Resource sharing in the electronic era: potentials and paradoxes - Networked Scholarly Publishing

Library Trends, Spring, 1995 by Gay N. Dannelly

Many examples of resource sharing, emphasizing particularly the movement of materials and, in some cases, people, have shown the importance of such agreements. The University of California system, with a shared catalog, Melvyl; a shared large purchase program; and shared regional storage facilities is one of the largest and most successful. The addition of bibliographic databases and commercial electronic journal archives to the university system also represents many of the programmatic directions taken by other more recent consortial arrangements.

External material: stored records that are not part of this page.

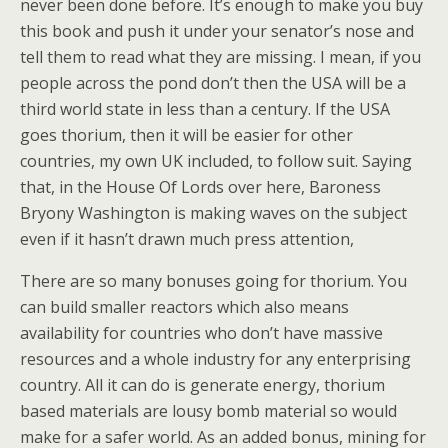
never been done before. It’s enough to make you buy
this book and push it under your senator’s nose and
tell them to read what they are missing. I mean, if you
people across the pond don’t then the USA will be a
third world state in less than a century. If the USA
goes thorium, then it will be easier for other
countries, my own UK included, to follow suit. Saying
that, in the House Of Lords over here, Baroness
Bryony Washington is making waves on the subject
even if it hasn’t drawn much press attention,
There are so many bonuses going for thorium. You
can build smaller reactors which also means
availability for countries who don’t have massive
resources and a whole industry for any enterprising
country. All it can do is generate energy, thorium
based materials are lousy bomb material so would
make for a safer world. As an added bonus, mining for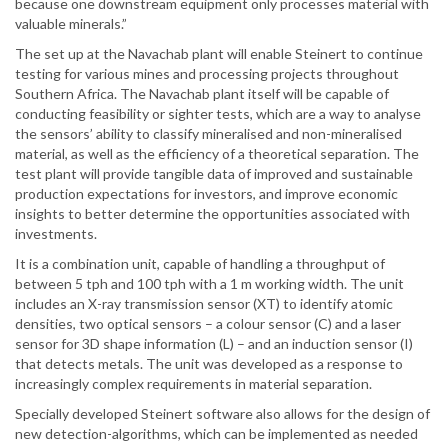
because one downstream equipment only processes material with
valuable minerals.”
The set up at the Navachab plant will enable Steinert to continue
testing for various mines and processing projects throughout
Southern Africa. The Navachab plant itself will be capable of
conducting feasibility or sighter tests, which are a way to analyse
the sensors’ ability to classify mineralised and non-mineralised
material, as well as the efficiency of a theoretical separation. The
test plant will provide tangible data of improved and sustainable
production expectations for investors, and improve economic
insights to better determine the opportunities associated with
investments.
It is a combination unit, capable of handling a throughput of
between 5 tph and 100 tph with a 1 m working width. The unit
includes an X-ray transmission sensor (XT) to identify atomic
densities, two optical sensors – a colour sensor (C) and a laser
sensor for 3D shape information (L) – and an induction sensor (I)
that detects metals. The unit was developed as a response to
increasingly complex requirements in material separation.
Specially developed Steinert software also allows for the design of
new detection-algorithms, which can be implemented as needed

One of the largest multitype library networks is ILLINET, linking public, academic, and some special libraries in a system that allows patrons to directly request specific monographic titles to be delivered to their home library from any other participating library in the system. One of the most interesting results of this program is the net borrower status of the University of Illinois at Urbana-Champaign. As expected, the university is also one of the ma or lenders, but the large amount of borrowing done by its students and faculty is clearly indicative of the need for multiple copies of specific titles, the usefulness of the most unexpected collections, and the verification that all libraries may contribute to the scholarly process no matter what their collections hold.

The more recent development of OhioLINK is another example of the growing state and regional developments of shared networks. OhioLINK includes all the state-supported universities, municipal colleges and technical institutions, the State Library of Ohio, and a growing number of private colleges. It provides for patron-initiated circulation of monographs, and serial article delivery is presently being tested. Early circulation statistics reflect the circulation pattern of Illinois: the largest lender is also the largest borrower. More than twenty-five licensed databases were available through the network at the end of 1994. The system is also designed to provide collection management information not only by title and classification, but by types of users. Such information may provide some of the earliest analysis of use of materials by patrons in a decentralized system.

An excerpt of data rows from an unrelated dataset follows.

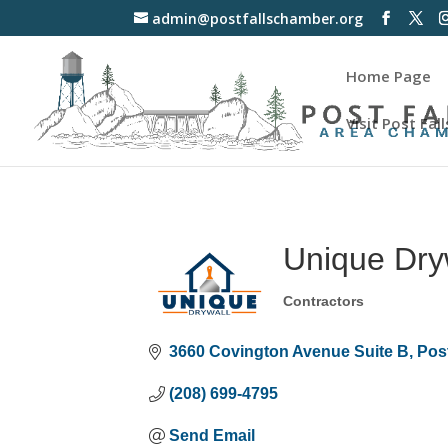
admin@postfallschamber.org
Home Page
Visit Post Fall
Unique Dry
Contractors
Categories
3660 Covington Avenue Suite B
Post
(208) 699-4795
Send Email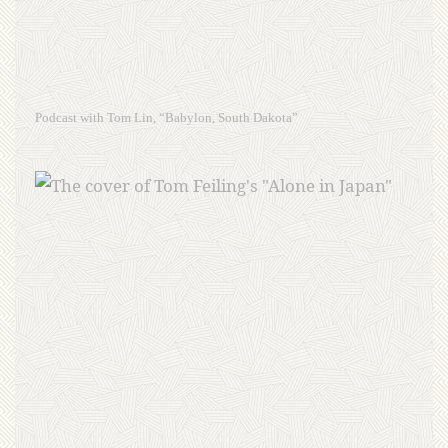
Podcast with Tom Lin, “Babylon, South Dakota”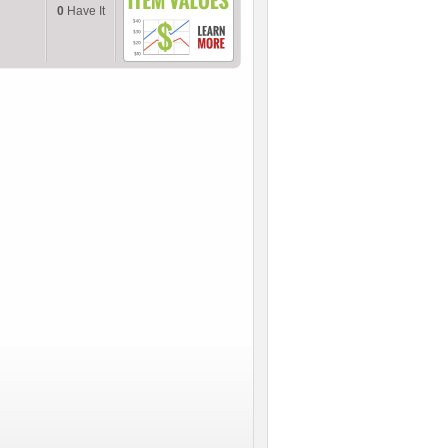
0
Have It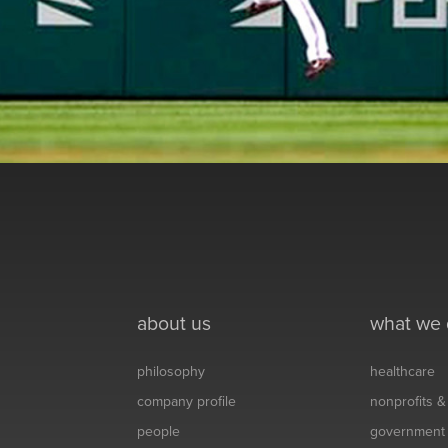
about us
what we
philosophy
healthcare
company profile
nonprofits 
people
government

There are many other examples of state or regional networks that have been in place for many years or are in planning or implementation phases. It seems likely that such developments will increase and overlap leading to a variety of complications in commitments to various consortia and to local users who benefit from the shared environment, but who may also find it frustrating when materials they desire are in use elsewhere in the state or region.

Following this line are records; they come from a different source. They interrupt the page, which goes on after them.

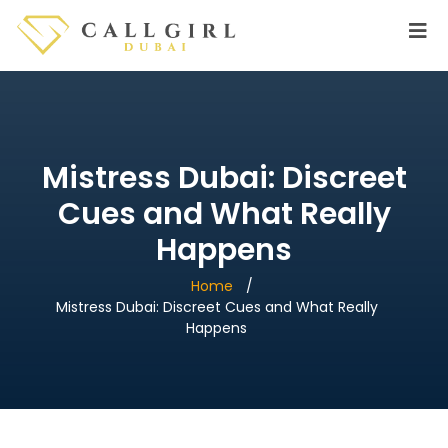
Mistress Dubai: Discreet
Cues and What Really
Happens
Home
Mistress Dubai: Discreet Cues and What Really
Happens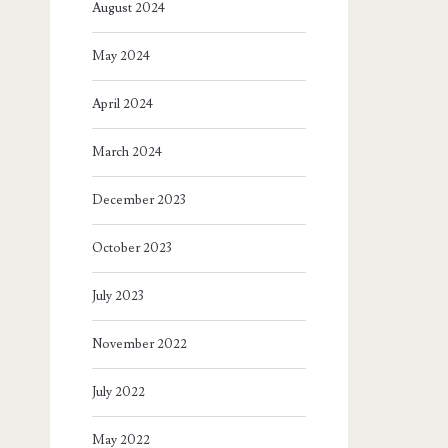
August 2024
May 2024
April 2024
March 2024
December 2023
October 2023
July 2023
November 2022
July 2022
May 2022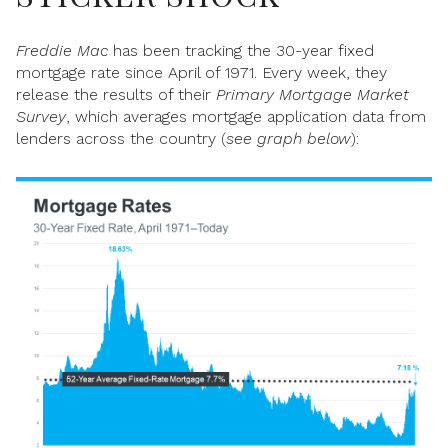
Freddie Mac
has been tracking the 30-year fixed
mortgage rate since April of 1971. Every week, they
release the results of their
Primary Mortgage Market
Survey
, which averages mortgage application data from
lenders across the country (
see graph below
):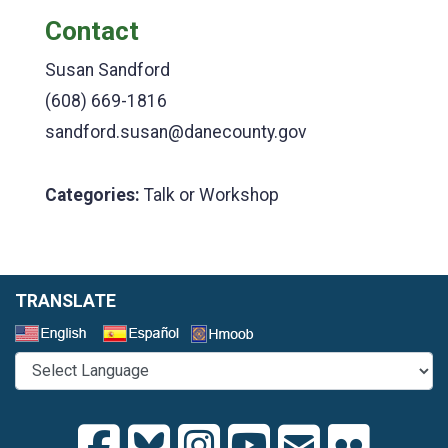
Contact
Susan Sandford
(608) 669-1816
sandford.susan@danecounty.gov
Categories:
Talk or Workshop
TRANSLATE
Select a Language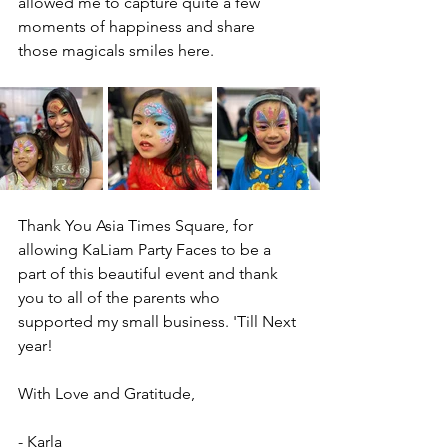
allowed me to capture quite a few 
moments of happiness and share 
those magicals smiles here. 
Thank You Asia Times Square, for 
allowing KaLiam Party Faces to be a 
part of this beautiful event and thank 
you to all of the parents who 
supported my small business. 'Till Next 
year! 
With Love and Gratitude,
- Karla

As libraries are expanding their resource-sharing activities in response to academic needs, the role and nature of higher education is changing as the character of the national population shifts; as technology brings new requirements and opportunities to the educational, commercial, and social sectors of society; and as budgetary forces require "doing more with less." Rapid and efficient access to information has become an economic imperative, and technology is the driving force. Changes in the expectations of higher education, both within and outside of academia, are forcing rapid developments in both the content and form of the educational setting. Hayes (1986) has noted that a major development in the campus is that: "It's going to become a major communications center. That's where the real revolution is occurring-communications and information" (p. 71).